### Work task
An exact restatement of the entire listing is needed, excluding all images.

### Data supplied
◇ ◇ ◇ ◇

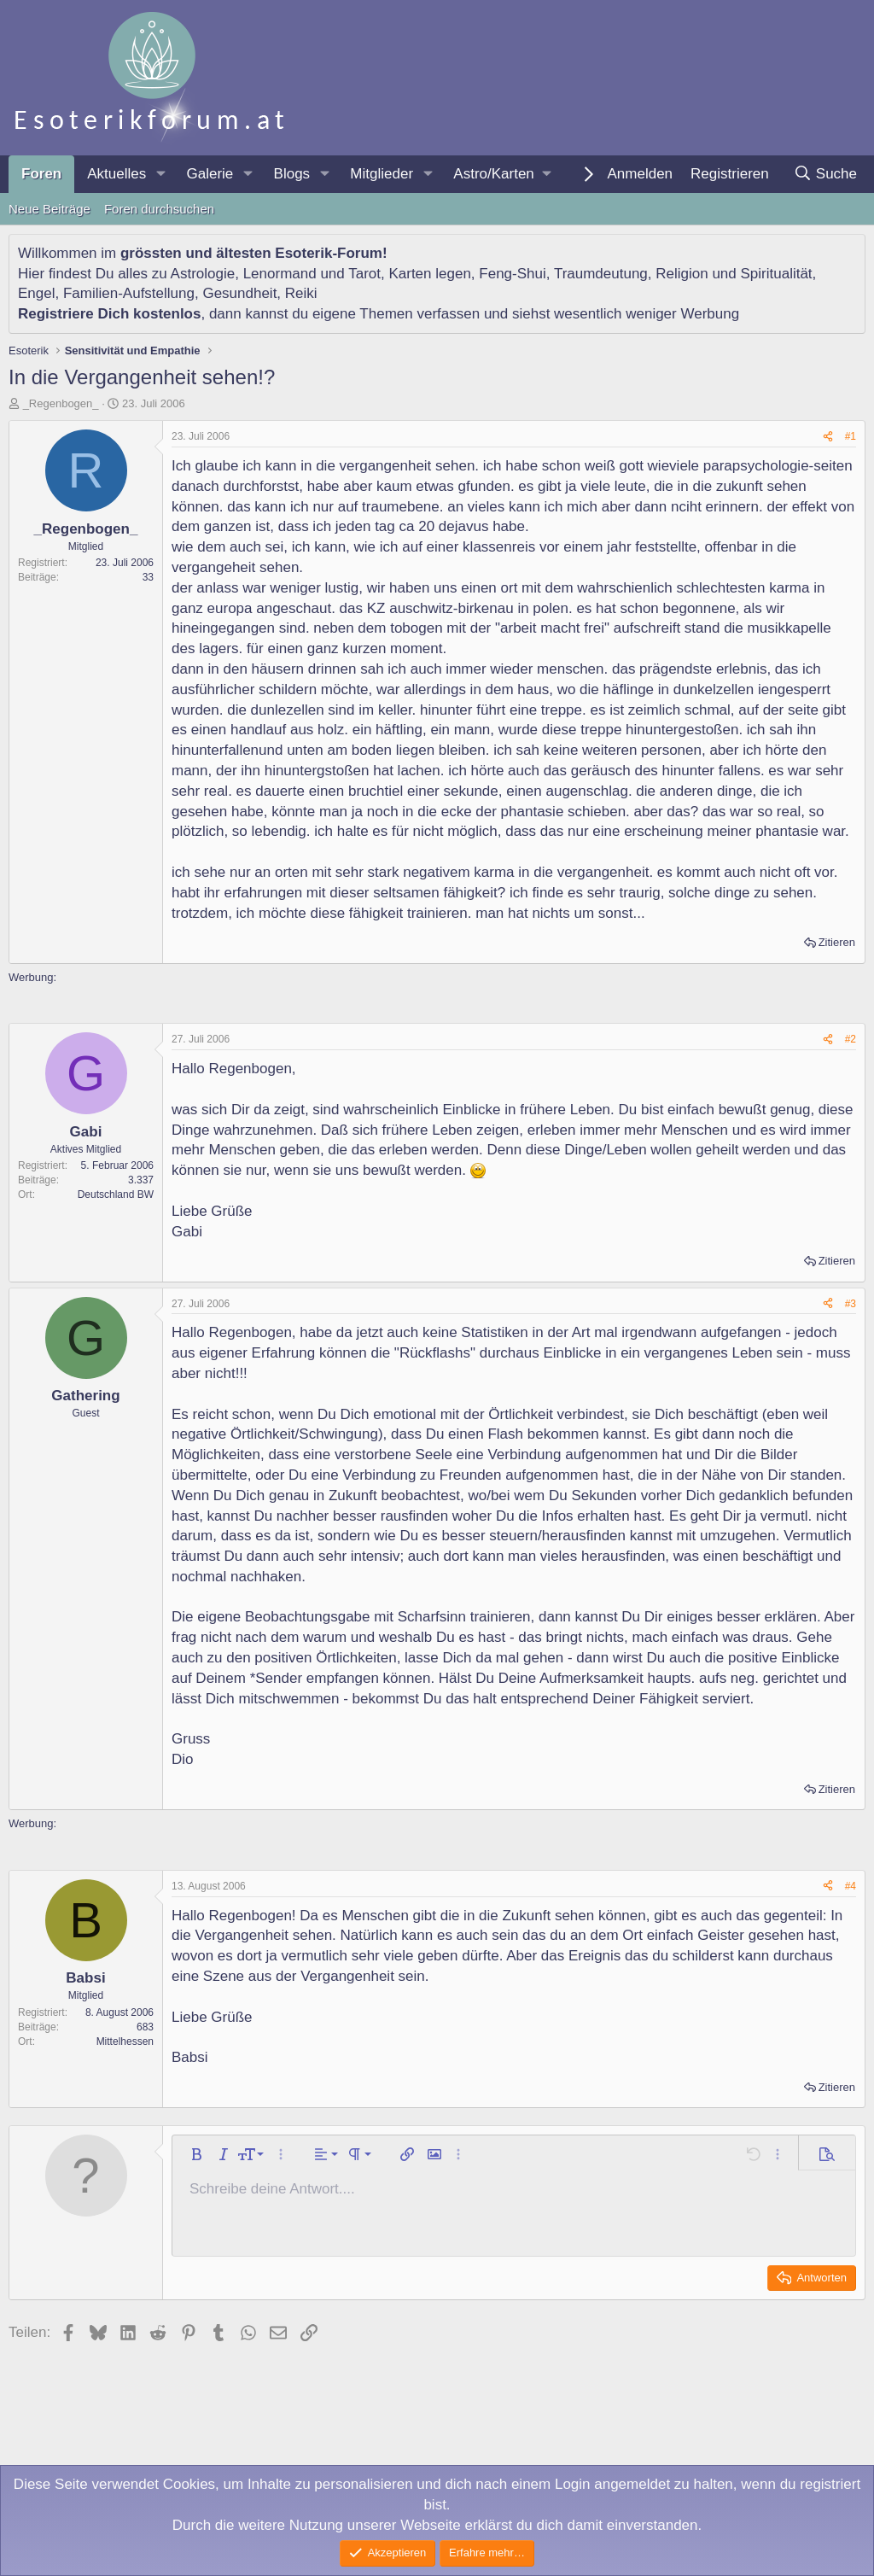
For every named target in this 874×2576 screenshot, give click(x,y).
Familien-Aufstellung (129, 293)
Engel (36, 293)
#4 (850, 1886)
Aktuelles (116, 174)
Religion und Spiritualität (734, 274)
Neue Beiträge (49, 209)
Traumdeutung (601, 274)
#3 (850, 1304)
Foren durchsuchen (159, 209)
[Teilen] (828, 437)
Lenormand (280, 274)
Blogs (292, 174)
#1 (850, 436)
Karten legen (429, 274)
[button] (160, 174)
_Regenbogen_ (61, 403)
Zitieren (837, 942)
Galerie (209, 174)
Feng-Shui (512, 274)
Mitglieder (381, 174)
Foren (41, 174)
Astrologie (203, 274)
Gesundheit (239, 293)
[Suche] (824, 174)
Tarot (364, 274)
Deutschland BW (116, 1194)
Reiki (301, 293)
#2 (850, 1039)
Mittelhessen (125, 2041)
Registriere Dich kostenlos (109, 314)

◇ ◇ ◇ ◇

### Output for this task
For every named target in this 874×2576 screenshot, give click(x,y).
Familien-Aufstellung (129, 293)
Engel (36, 293)
#4 (850, 1886)
Aktuelles (116, 174)
Religion und Spiritualität (734, 274)
Neue Beiträge (49, 209)
Traumdeutung (601, 274)
#3 (850, 1304)
Foren durchsuchen (159, 209)
[Teilen] (828, 437)
Lenormand (280, 274)
Blogs (292, 174)
#1 (850, 436)
Karten legen (429, 274)
[button] (160, 174)
_Regenbogen_ (61, 403)
Zitieren (837, 942)
Galerie (209, 174)
Feng-Shui (512, 274)
Mitglieder (381, 174)
Foren (41, 174)
Astrologie (203, 274)
Gesundheit (239, 293)
[Suche] (824, 174)
Tarot (364, 274)
Deutschland BW (116, 1194)
Reiki (301, 293)
#2 (850, 1039)
Mittelhessen (125, 2041)
Registriere Dich kostenlos (109, 314)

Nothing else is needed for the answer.